Hop, skip and jump your way to a stronger you
Health and fitness expert Ruth Lynch looks at why our kids are not as strong today as they were 20 years ago – and what we can do about it
cHILDREN are becoming physically weaker, according to a recent report from the University of Essex.
The team, compared the strength and fitness of 10-year-olds from Essex between 1998 and 2014.
They found children had become heavier and taller but scored worse in tests including sit-ups and grip strength. The children’s body mass index (BMI) stayed the same because although they were heavier they are also taller.
It had been expected that because the children had grown bigger they would have also grown stronger.
So why has the muscular strength of our children decreased in the past twenty years? Experts believe that the drop in the number and length of PE lessons delivered in schools, safety concerns, plus increased time spent on social media and online are the main reasons.
The Government recommends that children up to 18 years do 60 minutes of activity a day and three of those days should include strengthening exercises. Adults should be doing 150 minutes of exercise per week, with two lots of strengthening exercises.
WHEN we say strengthening exercises, what does that mean? Many people will think of pumping iron, or working with ridiculously heavy weights, but that’s just one type of strengthening exercise.
A strengthening exercise is any exercise that makes your muscles work harder than usual, using your body weight or some type of resistance, like a dumbbell or weight machine. Strengthening exercises increase and develop muscles, while helping maintain a healthy weight.

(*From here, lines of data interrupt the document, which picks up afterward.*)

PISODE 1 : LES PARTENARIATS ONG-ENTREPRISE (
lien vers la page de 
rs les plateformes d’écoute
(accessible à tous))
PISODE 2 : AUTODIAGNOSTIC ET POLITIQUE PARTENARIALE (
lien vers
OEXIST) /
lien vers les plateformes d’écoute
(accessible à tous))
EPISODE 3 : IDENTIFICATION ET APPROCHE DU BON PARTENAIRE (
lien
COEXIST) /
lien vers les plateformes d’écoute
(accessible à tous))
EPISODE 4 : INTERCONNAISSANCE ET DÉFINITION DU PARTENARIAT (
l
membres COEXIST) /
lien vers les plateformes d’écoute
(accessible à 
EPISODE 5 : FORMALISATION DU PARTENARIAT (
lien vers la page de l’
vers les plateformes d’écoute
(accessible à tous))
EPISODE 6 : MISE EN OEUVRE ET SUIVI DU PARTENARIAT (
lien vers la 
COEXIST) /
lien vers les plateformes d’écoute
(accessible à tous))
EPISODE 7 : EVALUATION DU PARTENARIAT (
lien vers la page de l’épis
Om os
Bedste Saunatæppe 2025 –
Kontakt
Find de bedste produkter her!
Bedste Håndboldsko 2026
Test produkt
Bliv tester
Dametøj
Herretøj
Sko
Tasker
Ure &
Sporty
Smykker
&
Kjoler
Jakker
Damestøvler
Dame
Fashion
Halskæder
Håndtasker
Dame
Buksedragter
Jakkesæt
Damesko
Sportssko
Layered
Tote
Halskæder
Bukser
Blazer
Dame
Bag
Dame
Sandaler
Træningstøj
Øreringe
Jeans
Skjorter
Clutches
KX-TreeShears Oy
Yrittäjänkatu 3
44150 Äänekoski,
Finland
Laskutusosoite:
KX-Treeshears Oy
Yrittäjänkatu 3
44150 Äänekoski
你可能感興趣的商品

Building muscles is important for correct development in children, helping them grow into healthy adults and helping protect them against injury. As adults age strength continues to be important, making everyday activities easier and keeping you active for longer.
With that in mind, what can we do to improve our children’s (and our own) strength?

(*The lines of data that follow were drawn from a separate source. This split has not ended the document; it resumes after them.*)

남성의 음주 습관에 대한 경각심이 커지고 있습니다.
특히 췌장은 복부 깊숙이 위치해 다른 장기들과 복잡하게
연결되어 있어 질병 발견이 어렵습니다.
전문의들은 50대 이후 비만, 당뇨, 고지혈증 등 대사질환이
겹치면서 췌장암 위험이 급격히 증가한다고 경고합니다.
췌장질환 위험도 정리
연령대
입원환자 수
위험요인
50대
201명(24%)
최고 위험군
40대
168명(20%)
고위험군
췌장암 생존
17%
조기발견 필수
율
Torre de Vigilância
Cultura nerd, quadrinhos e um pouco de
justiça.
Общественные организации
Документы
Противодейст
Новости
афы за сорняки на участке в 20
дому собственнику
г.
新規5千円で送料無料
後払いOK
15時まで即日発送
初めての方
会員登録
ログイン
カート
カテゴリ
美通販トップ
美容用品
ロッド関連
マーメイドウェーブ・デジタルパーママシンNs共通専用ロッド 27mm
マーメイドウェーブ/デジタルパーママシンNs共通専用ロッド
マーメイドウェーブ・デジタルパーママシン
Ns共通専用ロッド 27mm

YOU don’t need any fancy equipment to build up your children’s (and your) strength. Lots of activities and exercises help build strength just using body weight – perfect for the family to do together. Calf raises – from standing, lift up onto your tiptoes, hold and then lower. You can turn this into a game and pretend to be ballerinas, superheroes, climbers or fairies – perfect for doing indoors on a rainy day.
Climbing – you don’t have to climb trees or rocks to get a body benefit (though it’s a fun way to do so), any climbing will help work and strengthen up those muscles. Climbing over small walls, up the stairs, the wrong way up a slide or on play equipment all counts. Even climbing over the furniture, but we’re not going to get in trouble by suggesting that!
Dancing – movement classes like dancing, yoga and martial arts are a great way to move your body and build strength through resistance. There are lots of classes in schools, gyms, leisure centres and community buildings. However, you can also gain the same benefits by dancing round the house to your favourite tracks – why not let each family member choose their favourite song?
Go exploring – hiking, walking in the countryside and playing stepping stones across a river are all great ways to build up strength and enjoy the great outdoors together. A fun, family day out won’t even feel like exercise.
Handstands, somersaults and cartwheels – remember those sunny days when you’d spend ages seeing who could do a handstand for the longest time? Why not recreate these fun days in the garden or park with your kids and show them how you used to play? Start off against a wall and see how many attempts it takes you to do a full one.
Hop about – jumping and hopping are great ways to build strength, especially in the lower core, which helps maintain our balance. Why not try trampolining, skipping or hopscotch? As adults you could try boxercise and trampoline HIIT classes to get the same benefits kids do in the playground.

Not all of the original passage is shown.